▶ Instructions for the task:
Lines holding the string "limited" in the listing below are to be copied.

▶ The records:
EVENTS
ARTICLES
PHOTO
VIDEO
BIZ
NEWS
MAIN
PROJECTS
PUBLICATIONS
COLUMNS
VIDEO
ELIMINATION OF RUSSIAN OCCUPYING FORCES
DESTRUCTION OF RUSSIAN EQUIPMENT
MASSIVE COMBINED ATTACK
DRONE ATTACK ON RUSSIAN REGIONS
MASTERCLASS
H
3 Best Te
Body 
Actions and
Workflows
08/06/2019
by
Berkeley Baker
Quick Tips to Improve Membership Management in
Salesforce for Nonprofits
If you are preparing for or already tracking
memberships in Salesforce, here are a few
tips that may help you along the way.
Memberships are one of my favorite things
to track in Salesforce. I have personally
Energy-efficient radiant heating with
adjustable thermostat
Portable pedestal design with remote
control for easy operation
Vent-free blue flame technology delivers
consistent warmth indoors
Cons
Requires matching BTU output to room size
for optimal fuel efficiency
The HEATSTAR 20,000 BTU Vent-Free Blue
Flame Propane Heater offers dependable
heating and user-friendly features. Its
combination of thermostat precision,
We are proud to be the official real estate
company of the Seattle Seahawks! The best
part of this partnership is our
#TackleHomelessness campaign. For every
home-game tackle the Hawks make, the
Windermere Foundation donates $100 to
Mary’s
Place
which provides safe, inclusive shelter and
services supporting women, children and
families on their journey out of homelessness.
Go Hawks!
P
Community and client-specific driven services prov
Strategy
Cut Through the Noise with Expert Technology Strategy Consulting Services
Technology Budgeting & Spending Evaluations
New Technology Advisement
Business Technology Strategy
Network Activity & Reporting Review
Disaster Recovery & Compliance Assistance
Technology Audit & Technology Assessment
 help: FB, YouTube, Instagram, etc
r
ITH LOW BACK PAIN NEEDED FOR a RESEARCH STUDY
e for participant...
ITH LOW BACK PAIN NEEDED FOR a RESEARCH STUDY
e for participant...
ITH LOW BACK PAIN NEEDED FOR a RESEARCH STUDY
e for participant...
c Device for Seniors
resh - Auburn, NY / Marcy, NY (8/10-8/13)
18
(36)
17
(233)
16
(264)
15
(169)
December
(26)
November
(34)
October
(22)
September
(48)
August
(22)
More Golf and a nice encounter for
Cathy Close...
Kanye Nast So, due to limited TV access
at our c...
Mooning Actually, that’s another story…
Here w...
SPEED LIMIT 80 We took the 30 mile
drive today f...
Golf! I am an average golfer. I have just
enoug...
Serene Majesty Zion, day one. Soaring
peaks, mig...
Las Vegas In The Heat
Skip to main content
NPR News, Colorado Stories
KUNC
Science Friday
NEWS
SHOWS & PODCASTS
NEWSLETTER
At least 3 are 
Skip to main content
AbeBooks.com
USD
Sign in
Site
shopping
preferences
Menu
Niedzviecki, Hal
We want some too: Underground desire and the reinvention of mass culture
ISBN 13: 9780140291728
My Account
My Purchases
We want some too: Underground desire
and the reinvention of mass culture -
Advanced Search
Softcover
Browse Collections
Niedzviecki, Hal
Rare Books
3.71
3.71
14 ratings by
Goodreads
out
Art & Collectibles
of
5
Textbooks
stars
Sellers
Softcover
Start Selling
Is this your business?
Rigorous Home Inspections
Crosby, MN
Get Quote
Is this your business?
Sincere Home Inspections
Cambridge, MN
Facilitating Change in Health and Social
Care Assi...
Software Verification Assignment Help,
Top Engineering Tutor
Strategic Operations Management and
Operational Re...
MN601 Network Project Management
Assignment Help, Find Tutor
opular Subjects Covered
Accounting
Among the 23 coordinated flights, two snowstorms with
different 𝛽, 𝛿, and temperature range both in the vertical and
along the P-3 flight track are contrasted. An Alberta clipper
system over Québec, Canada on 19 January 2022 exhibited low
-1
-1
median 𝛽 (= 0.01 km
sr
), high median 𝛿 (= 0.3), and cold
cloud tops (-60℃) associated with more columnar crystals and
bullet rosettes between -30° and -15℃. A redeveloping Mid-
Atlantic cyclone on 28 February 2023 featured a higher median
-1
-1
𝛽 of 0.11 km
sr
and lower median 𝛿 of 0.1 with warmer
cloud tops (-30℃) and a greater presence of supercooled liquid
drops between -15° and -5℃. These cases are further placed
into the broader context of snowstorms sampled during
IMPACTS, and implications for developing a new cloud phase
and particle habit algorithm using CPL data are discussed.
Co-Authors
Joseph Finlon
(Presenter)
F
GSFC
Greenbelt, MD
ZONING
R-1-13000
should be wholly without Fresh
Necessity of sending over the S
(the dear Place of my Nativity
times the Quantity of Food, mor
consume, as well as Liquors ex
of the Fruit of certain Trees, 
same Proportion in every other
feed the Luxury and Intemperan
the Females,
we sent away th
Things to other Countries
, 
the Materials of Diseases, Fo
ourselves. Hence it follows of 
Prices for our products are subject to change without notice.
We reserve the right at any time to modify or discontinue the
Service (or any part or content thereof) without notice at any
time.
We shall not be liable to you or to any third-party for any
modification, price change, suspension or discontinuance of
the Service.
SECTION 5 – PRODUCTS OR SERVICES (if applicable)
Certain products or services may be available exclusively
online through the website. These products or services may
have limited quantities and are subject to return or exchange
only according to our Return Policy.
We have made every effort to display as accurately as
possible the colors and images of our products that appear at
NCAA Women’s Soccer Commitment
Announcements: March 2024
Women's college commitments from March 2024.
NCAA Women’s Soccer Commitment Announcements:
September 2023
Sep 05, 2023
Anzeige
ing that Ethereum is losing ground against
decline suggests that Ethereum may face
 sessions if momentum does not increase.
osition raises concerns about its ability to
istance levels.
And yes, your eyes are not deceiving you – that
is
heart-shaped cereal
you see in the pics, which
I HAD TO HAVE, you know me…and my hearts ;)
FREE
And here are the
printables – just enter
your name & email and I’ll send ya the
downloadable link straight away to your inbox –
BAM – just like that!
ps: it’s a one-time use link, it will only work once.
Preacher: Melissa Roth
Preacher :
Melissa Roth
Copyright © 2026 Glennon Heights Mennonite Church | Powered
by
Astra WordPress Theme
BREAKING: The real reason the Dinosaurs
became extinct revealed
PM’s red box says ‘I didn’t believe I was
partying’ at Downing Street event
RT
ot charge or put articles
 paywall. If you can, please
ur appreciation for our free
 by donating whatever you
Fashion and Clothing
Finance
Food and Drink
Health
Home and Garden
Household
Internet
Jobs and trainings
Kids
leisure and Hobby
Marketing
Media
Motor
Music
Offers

▶ Answer to the problem:
Kanye Nast So, due to limited TV access
have limited quantities and are subject to return or exchange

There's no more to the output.